▶ [TASK] With pictures omitted, copy exactly every line from the one that contains "こんな質問に答えます。" to the end of the listing below.

=== AVAILABLE DATA ===

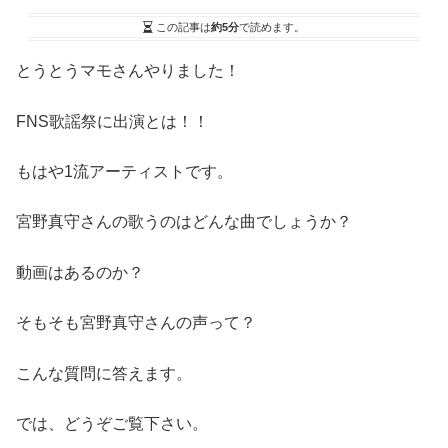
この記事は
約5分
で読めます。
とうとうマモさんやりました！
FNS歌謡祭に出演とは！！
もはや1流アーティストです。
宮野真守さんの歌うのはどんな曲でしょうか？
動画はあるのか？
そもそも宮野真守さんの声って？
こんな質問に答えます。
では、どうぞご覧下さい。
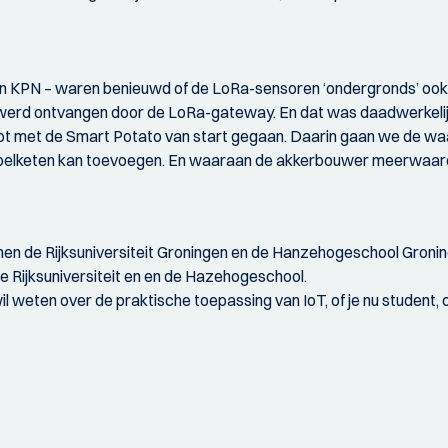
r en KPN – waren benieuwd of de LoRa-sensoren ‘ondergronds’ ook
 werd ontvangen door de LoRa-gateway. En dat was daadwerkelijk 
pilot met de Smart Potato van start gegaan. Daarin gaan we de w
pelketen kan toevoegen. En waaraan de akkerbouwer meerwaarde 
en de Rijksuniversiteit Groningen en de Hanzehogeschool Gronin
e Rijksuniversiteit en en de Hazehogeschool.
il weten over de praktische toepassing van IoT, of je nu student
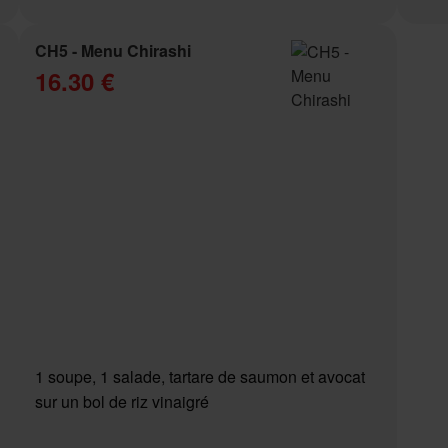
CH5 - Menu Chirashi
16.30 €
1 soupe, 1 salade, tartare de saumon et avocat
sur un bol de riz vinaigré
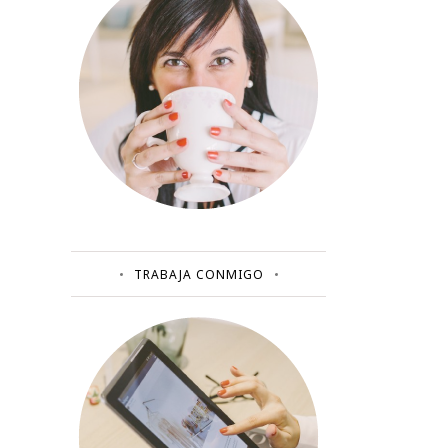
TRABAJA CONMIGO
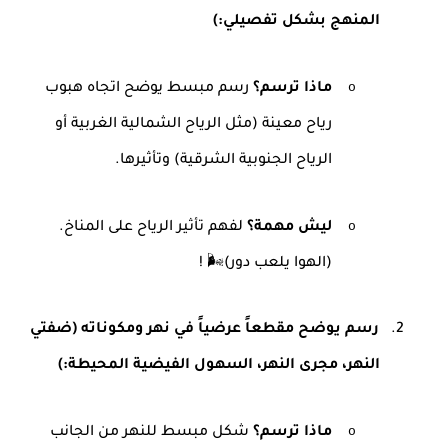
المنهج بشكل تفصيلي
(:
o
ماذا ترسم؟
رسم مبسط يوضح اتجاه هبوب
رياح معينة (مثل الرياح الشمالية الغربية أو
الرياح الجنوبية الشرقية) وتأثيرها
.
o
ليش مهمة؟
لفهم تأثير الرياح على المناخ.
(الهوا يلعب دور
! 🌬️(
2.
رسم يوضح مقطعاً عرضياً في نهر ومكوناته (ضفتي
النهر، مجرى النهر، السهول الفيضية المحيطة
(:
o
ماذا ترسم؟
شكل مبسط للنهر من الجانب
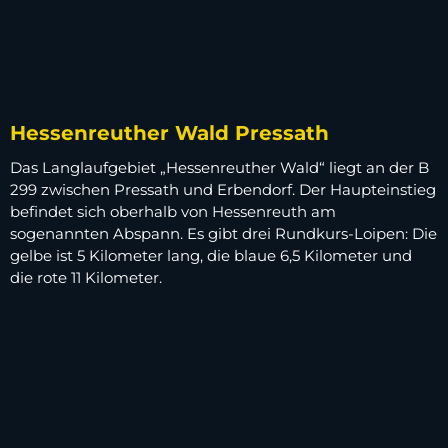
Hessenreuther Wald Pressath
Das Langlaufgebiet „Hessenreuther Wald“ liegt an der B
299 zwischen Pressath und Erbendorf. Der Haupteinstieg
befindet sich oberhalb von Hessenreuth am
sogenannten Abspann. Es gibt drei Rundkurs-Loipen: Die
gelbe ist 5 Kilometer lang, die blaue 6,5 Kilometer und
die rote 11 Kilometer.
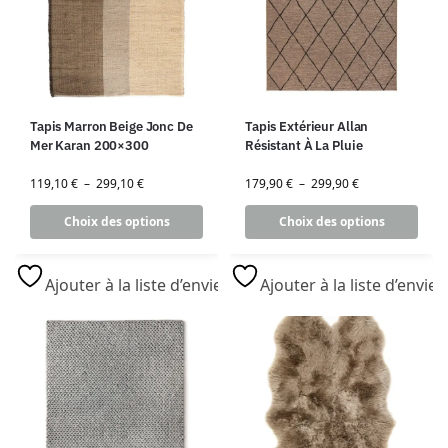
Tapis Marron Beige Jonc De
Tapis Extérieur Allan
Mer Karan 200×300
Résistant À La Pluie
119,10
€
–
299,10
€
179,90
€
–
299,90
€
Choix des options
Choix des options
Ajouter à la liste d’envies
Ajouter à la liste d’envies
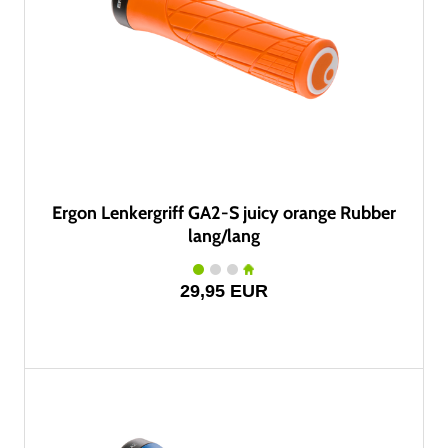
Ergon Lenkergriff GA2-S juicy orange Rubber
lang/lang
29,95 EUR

===

▶ [ANSWER SECTION]
こんな質問に答えます。
では、どうぞご覧下さい。
r en KPN – waren benieuwd of de LoRa-sensoren ‘ondergronds’ ook
 werd ontvangen door de LoRa-gateway. En dat was daadwerkelijk 
pilot met de Smart Potato van start gegaan. Daarin gaan we de w
pelketen kan toevoegen. En waaraan de akkerbouwer meerwaarde 
en de Rijksuniversiteit Groningen en de Hanzehogeschool Gronin
e Rijksuniversiteit en en de Hazehogeschool.
il weten over de praktische toepassing van IoT, of je nu student
CH5 - Menu Chirashi
16.30 €
1 soupe, 1 salade, tartare de saumon et avocat
sur un bol de riz vinaigré
TRABAJA CONMIGO
المنهج بشكل تفصيلي
(:
o
ماذا ترسم؟
رسم مبسط يوضح اتجاه هبوب
رياح معينة (مثل الرياح الشمالية الغربية أو
الرياح الجنوبية الشرقية) وتأثيرها
.
o
ليش مهمة؟
لفهم تأثير الرياح على المناخ.
(الهوا يلعب دور
! 🌬️(
2.
رسم يوضح مقطعاً عرضياً في نهر ومكوناته (ضفتي
النهر، مجرى النهر، السهول الفيضية المحيطة
(:
o
ماذا ترسم؟
شكل مبسط للنهر من الجانب
Hessenreuther Wald Pressath
Das Langlaufgebiet „Hessenreuther Wald“ liegt an der B
299 zwischen Pressath und Erbendorf. Der Haupteinstieg
befindet sich oberhalb von Hessenreuth am
sogenannten Abspann. Es gibt drei Rundkurs-Loipen: Die
gelbe ist 5 Kilometer lang, die blaue 6,5 Kilometer und
die rote 11 Kilometer.
Tapis Marron Beige Jonc De
Tapis Extérieur Allan
Mer Karan 200×300
Résistant À La Pluie
119,10
€
–
299,10
€
179,90
€
–
299,90
€
Choix des options
Choix des options
Ajouter à la liste d’envies
Ajouter à la liste d’envies
Ergon Lenkergriff GA2-S juicy orange Rubber
lang/lang
29,95 EUR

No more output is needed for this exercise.